ВООРУЖИВШИСЬ (окончание)
moholy-nagy
[info]gileec
Как писала в 1968 году Элен Бро (Элен Папаи - «маленькая Элен» из письма Вольмана), Леттристский Интернационал был «самотеррористическим». Группа провозгласила террор внутри организации – «самообразовательный процесс», как охарактеризовал Рауль Хаусманн психологию берлинского клуба дада, «в котором рутина и общее согласие были истреблены без жалости». ЛИ настолько ревностно поддерживал общее согласие, что не было ничего важнее, и если кто-то подвергал это сомнению, то тут же выбывал из игры; Сен-Жюст, в чьем идеальном обществе изгнание служило основной мерой вещей, мог бы такое одобрить. Официально, первыми были устранены Исидор Изу, Габриэль Померан и Морис Леметр, которые даже не успели побыть членами ЛИ (объявляя права на слова «леттрист» и «леттризм», ЛИ принял их в группу лишь за тем, чтобы тут же исключить как предателей своих же собственных идей), - потом в год между письмом Вольмана к Бро и «…Новой идеей в Европе» были исключены сам Бро («милитарист», как объясняется во втором выпуске «Потлача»), Серж Берна («недостаточно интеллектуален»), расписанный с ног до головы Менсьон («декоративный элемент»), даже пророк Щеглов («мифомания, бред, недостаточная революционная сознательность»). «Бесполезно возвращаться к мертвым», написал Вольман, скрепляя печатью первый список исключений из ЛИ. Как в некоторых фундаменталистских сектах, оставшиеся в группе никогда больше не поддерживали связь с теми, кто был исключен и не обсуждали это между собой. Но Дебор пошел против такой установки, в 1978 году, в своем фильме In girum imus nocte et consumimur igni, неясно процитировав «Юлия Цезаря» над изображением Щеглова: «Как много раз, спустя годы, наша величественная драма будет проиграна на неизвестных языках перед новой публикой!»

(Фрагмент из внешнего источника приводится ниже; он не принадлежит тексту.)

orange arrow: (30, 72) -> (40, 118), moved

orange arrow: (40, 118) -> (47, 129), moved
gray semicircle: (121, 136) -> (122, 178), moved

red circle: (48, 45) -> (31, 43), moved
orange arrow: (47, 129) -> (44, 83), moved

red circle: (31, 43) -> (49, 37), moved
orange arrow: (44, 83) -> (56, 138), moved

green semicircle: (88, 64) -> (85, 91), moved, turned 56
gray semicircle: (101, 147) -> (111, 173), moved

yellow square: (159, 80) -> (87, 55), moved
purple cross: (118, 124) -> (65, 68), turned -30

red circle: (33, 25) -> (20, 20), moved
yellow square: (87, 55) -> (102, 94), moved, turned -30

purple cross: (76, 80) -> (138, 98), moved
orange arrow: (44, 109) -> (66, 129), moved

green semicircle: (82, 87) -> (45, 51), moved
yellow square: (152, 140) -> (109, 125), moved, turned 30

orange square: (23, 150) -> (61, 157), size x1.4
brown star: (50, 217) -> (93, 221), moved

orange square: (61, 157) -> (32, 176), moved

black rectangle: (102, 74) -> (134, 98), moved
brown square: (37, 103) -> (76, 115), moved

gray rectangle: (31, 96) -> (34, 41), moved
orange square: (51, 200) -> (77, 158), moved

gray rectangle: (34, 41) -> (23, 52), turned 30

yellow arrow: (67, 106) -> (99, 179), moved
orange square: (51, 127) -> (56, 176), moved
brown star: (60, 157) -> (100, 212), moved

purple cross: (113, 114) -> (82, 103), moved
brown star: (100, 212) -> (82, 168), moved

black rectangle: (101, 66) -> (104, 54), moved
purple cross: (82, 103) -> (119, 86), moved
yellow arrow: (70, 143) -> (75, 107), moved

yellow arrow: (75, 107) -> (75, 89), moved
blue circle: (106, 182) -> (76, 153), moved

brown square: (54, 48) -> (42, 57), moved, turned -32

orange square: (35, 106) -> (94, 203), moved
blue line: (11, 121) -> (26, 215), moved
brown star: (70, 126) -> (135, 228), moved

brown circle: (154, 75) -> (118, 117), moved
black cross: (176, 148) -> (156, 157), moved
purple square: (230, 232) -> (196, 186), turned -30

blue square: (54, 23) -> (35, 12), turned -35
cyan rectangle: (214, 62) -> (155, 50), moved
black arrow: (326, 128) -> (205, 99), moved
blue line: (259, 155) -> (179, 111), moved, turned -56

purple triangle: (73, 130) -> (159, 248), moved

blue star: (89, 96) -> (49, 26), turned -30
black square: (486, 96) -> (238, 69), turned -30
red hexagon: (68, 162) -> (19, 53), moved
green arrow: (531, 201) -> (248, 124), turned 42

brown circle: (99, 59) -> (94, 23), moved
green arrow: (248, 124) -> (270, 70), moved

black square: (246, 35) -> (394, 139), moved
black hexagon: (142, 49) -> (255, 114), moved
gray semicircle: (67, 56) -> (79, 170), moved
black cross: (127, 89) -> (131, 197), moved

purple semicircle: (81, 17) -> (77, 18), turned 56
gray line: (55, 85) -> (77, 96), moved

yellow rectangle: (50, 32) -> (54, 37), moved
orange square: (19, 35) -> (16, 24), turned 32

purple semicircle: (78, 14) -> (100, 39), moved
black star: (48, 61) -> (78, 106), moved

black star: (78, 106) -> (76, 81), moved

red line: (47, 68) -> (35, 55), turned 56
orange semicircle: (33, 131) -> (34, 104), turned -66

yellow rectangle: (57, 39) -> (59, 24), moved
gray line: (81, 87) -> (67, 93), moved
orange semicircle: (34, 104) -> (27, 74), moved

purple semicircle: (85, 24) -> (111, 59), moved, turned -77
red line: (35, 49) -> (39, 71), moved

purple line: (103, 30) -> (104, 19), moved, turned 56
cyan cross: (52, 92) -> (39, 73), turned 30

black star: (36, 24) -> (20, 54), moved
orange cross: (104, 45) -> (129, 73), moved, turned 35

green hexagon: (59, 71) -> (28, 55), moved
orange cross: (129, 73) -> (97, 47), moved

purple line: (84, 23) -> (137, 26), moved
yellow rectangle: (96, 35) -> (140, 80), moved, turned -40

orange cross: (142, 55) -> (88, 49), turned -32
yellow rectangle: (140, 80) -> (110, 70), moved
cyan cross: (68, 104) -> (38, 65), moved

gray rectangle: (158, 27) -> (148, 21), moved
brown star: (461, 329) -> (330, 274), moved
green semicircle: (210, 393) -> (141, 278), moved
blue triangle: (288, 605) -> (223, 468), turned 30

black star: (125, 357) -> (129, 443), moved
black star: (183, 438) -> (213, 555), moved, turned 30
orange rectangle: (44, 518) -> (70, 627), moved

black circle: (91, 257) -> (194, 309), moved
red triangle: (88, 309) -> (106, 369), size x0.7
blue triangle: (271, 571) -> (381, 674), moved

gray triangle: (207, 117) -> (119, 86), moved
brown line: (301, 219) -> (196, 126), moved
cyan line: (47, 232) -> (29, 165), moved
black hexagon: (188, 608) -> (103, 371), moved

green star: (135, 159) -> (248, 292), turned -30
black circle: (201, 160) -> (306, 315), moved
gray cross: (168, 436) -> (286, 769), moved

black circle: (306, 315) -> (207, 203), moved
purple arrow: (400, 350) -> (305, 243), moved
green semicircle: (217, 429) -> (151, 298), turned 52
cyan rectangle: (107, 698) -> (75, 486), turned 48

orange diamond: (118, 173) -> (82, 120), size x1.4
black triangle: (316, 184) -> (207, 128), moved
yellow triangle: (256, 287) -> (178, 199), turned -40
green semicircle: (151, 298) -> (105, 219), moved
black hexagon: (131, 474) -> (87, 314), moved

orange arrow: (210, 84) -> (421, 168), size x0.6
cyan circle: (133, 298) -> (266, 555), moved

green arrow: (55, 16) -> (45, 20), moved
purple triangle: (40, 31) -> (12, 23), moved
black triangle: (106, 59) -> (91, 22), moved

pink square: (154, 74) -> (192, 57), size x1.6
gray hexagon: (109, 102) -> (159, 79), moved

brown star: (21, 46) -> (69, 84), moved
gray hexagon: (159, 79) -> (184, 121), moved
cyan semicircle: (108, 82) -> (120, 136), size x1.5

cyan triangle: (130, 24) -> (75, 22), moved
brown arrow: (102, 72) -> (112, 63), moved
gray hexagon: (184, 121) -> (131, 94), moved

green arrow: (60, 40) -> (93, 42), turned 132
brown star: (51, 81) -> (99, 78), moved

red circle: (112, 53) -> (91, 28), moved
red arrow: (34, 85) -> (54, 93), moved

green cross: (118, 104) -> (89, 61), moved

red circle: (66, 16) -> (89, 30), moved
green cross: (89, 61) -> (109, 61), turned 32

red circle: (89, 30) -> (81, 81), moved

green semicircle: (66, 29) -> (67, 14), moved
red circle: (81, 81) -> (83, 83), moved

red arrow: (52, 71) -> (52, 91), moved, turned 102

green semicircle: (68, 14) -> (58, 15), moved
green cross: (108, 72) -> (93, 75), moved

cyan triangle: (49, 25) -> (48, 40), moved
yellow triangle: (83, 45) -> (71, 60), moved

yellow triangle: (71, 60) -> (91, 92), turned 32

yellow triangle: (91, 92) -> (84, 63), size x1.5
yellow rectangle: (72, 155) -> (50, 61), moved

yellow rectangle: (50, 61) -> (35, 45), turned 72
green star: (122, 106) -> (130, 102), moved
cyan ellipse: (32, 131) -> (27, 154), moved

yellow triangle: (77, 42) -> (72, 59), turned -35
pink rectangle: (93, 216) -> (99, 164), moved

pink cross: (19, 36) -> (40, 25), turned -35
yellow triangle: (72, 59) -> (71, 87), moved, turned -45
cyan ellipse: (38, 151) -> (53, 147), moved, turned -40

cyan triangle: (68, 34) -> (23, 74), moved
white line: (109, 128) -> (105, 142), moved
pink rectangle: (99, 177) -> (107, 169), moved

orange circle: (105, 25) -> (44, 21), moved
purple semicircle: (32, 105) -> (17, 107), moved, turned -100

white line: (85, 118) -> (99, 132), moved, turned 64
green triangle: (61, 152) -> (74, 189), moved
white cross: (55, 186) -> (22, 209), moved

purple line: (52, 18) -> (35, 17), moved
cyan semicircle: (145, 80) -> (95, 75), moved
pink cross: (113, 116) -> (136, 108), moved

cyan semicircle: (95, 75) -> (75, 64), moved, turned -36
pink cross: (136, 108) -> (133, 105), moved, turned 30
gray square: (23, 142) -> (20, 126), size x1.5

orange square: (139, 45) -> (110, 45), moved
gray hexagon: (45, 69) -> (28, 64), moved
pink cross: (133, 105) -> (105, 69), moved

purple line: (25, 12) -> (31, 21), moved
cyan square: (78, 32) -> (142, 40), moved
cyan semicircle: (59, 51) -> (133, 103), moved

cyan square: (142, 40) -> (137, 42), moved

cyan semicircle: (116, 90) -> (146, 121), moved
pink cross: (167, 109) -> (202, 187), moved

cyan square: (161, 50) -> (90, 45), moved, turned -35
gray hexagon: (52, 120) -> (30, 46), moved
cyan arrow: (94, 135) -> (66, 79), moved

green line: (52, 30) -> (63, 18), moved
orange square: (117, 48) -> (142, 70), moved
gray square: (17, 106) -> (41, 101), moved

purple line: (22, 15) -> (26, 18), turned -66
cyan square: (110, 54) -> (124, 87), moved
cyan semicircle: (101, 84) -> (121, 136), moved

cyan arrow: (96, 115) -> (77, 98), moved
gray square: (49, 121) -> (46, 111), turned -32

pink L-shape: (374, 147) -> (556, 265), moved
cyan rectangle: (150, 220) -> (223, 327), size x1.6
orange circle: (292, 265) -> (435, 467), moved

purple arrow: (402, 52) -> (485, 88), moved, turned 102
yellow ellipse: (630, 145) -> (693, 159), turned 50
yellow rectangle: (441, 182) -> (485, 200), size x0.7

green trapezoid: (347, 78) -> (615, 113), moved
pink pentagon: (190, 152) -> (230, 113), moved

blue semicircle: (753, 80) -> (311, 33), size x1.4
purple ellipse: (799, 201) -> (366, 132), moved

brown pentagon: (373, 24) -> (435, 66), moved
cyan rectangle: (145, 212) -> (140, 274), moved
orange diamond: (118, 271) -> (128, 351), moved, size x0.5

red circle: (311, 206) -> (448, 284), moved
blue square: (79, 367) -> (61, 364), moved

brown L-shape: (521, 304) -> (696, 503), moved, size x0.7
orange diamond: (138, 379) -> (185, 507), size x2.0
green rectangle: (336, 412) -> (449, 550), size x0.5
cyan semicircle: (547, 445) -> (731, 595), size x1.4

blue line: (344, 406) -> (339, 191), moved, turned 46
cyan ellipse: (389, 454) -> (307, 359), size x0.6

Годы отяготили эти слова иронией, хотя они до сих пор несут в себе нечто удивительное: затронув тему, Дебор показывает комикс. «РЫЦАРИ ПРИНЦА ВЭЛИАНТА В ПОИСКАХ ПРИКЛЮЧЕНИЙ», читаем титры: «ОН ДВИГАЕТСЯ В СТОРОНУ ТАИНСТВЕННОГО СВЕТА, ДОНОСЯЩЕГОСЯ ИЗ МЕСТА, ГДЕ НЕ СТУПАЛА НОГА ЧЕЛОВЕКА». Затем Щеглов снова появляется на экране и Дебор произносит от себя: «Говорят, что, покорив жизнь и город своему взору, он изменил их. За один год он нажил себе врагов на сто лет вперед». Такая нажива была драмой ЛИ, говорил Дебор, а эти враги остались его наследием.

Это то многозначительное противоречие – между нигилизмом такого детского уровня, что невозможно подобрать ему никакое философское обоснование, и образцово сентиментальным голосом, способным облагородить любой ребяческий поступок; между найденным наследием, посеявшим семена тоталитаризма и массовой резни, и волей к отрицанию, не знающей другой перспективы, кроме «перспективы независимости без законов и ограничений» (Дебор, In girum) – которое характеризовало Леттристский Интернационал. В разговоре, что движется от Кабаре Вольтер к Sex Pistols, ЛИ является кульминацией первой истории и основой для второй. Но важнее то, что ЛИ выражает возможность каждого действующего лица говорить на языке другого.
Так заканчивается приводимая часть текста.